Al parecer la idea inicial de Juan Ramón era sembrar la semilla de una antología de este tipo para que luego, cada año, se publicara una similar que hablara, en vivo, de la poesía que se estaba escribiendo en la Isla. Trabajo le costará convencer a quienes, como Emilio Ballagas, se negaban a ver su nombre en medio de tan amplio criterio de selección. Ante tales percances, Juan Ramón deja clara su postura en la Nota final con una frase que aún en nuestro tiempo pudiera resultar útil: ‘‘mi norma ha sido amparar a los jóvenes, exigir, castigar a los maduros y tolerar a los viejos’’.
 
Probablemente inspirado en la labor febril de Juan Ramón Jiménez durante su estancia en La Habana, otro poeta cubano, Ramón Guirao, prepara en ese mismo año de 1937, bajo el título de Órbita de la poesía afrocubana, otra antología que se publicará en las ediciones de Ucar, García y Cía, de La Habana, dedicada a la acaudalada María Luisa Gómez Mena, sin dudas la mecenas de la publicación. Y también en 1937, el joven José Lezama Lima (24 años) funda la revista Verbum que presenta como órgano de la Asociación de Estudiantes de Derecho de la Universidad de La Habana.

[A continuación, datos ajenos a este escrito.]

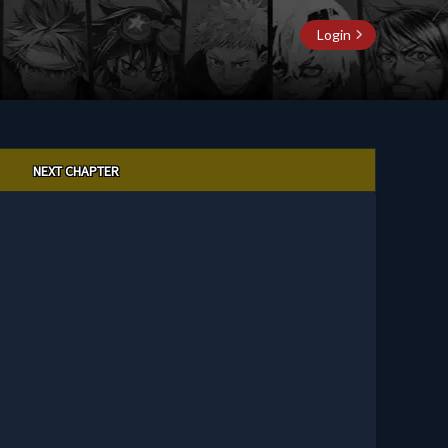
Login
NEXT CHAPTER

En los dos primeros números de dicha revista (junio y julio/agosto de 1937) aparecen sendos textos de Juan Ramón Jiménez. El primero, titulado El abrazo español, habla de cuatro pintores españoles contemporáneos; el segundo, Límite del progreso, incluye unas notas y comentarios amargos sobre las limitaciones del progreso técnico constatadas durante su paso por Nueva York). ‘‘[…] ¿qué es un libro poético en una mano de mujer o de hombre, desde un piso 70?’’, se pregunta. ‘‘Capitalismo comunista con voluntad libre, contra programático comunismo sin capital. ¡Buen estilo progresista democrático!’’, añade refiriéndose a la gran urbe norteamericana.
 
Las revistas Mediodía y Revista Cubana publican también trabajos de Juan Ramón Jiménez sobre temas relacionados con la Isla. 1937 es entonces el año en que despunta la última etapa de la vida de quien verá coronada casi dos décadas después su carrera con un Premio Nobel. En ese triángulo de mar y algas, donde se abrazan el Caribe y el Atlántico, espacio marítimo que trazan La Habana, San Juan de Puerto Rico y Miami, extendido hasta las costas menos cálidas de Maryland, donde vivirá más tarde, resuenan todavía los versos del poeta. Sin esas ‘‘costas-refugios’’ Juan Ramón se hubiera despedido, probablemente, antes de la vida.
 
No recuerdo ninguna plaza, parquecillo, calle, ni siquiera institución que lleve el nombre de Juan Ramón Jiménez en Cuba. Tampoco queda muy claro por qué en una urbe de tanto verdor, y tanta naturaleza ajardinada, como es la megalópolis de Miami, se le haya asignado sitio tan poco acogedor al único premio Nobel que le ha dedicado enteramente una de sus obras.
 
Hay una leyenda negra sobre la aspereza y amargura del carácter de Juan Ramón y lo difícil que se hacía, en ocasiones, para algunos, tratarlo. Tal vez sea esa la razón de cierto desapego, de cierto injusto olvido que tras el paso del tiempo se fue quedando como una deuda de innecesario saldo, que luego, porque ya pocos se ocupan de esto o porque los contornos de los versos se funden para siempre con los paisajes, no vale la pena revivir, no vale tampoco subsanar.